È il finale, però, il luogo forse più importante di questa breve e densa poesia:
«Perduto, smarrito, ai quattro venti se n’è volato.
Mi stupisco io stessa del poco di me che è restato:
una persona singola per ora del genere umano,
che ha perso solo ieri l’ombrello sul treno.»

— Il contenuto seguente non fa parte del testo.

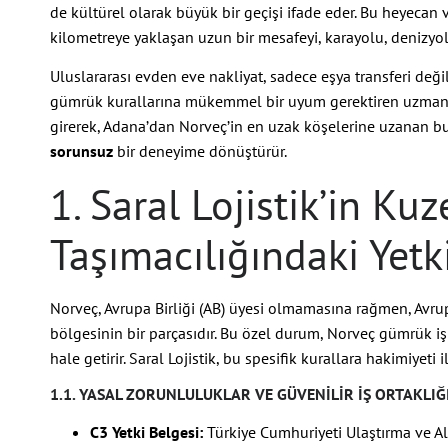
de kültürel olarak büyük bir geçişi ifade eder. Bu heyecan ve
kilometreye yaklaşan uzun bir mesafeyi, karayolu, denizyol
Uluslararası evden eve nakliyat, sadece eşya transferi değil
gümrük kurallarına mükemmel bir uyum gerektiren uzmanlık
girerek, Adana’dan Norveç’in en uzak köşelerine uzanan b
sorunsuz
bir deneyime dönüştürür.
1. Saral Lojistik’in Ku
Taşımacılığındaki Yetki
Norveç, Avrupa Birliği (AB) üyesi olmamasına rağmen, Avrup
bölgesinin bir parçasıdır. Bu özel durum, Norveç gümrük işl
hale getirir. Saral Lojistik, bu spesifik kurallara hakimiyeti i
1.1. YASAL ZORUNLULUKLAR VE GÜVENILIR İŞ ORTAKLIĞ
C3 Yetki Belgesi:
Türkiye Cumhuriyeti Ulaştırma ve Al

Nell’originale, il testo dice: «una persona singola del genere momentaneamente umano». Szymborska sa che l’essere umano è momentaneo, provvisorio. La prospettiva della poetessa ricorda quella di Caeiro che così si rivolge a un uccello:
«passa e insegnami a passare.»
La poesia della Szymborska dimostra che, attraverso la riflessione sulla natura, è proprio l’uomo a venire illuminato. Così, quando definisce la scimmia “uboga krewna”, una parente povera (di mondo?), la Szymborska finge di parlare del primate, ma in fondo parla di noi, che vi siamo imparentati. La poesia sulla cipolla non è solo una poesia sulla cipolla, ma soprattutto sulla distanza che esiste tra noi e tale oggetto di natura. Proprio nel confronto con il mondo naturale, il pensiero poetante della Szymborska ci ricorda da dove veniamo, quello che ancora in parte siamo e la sua provvisorietà.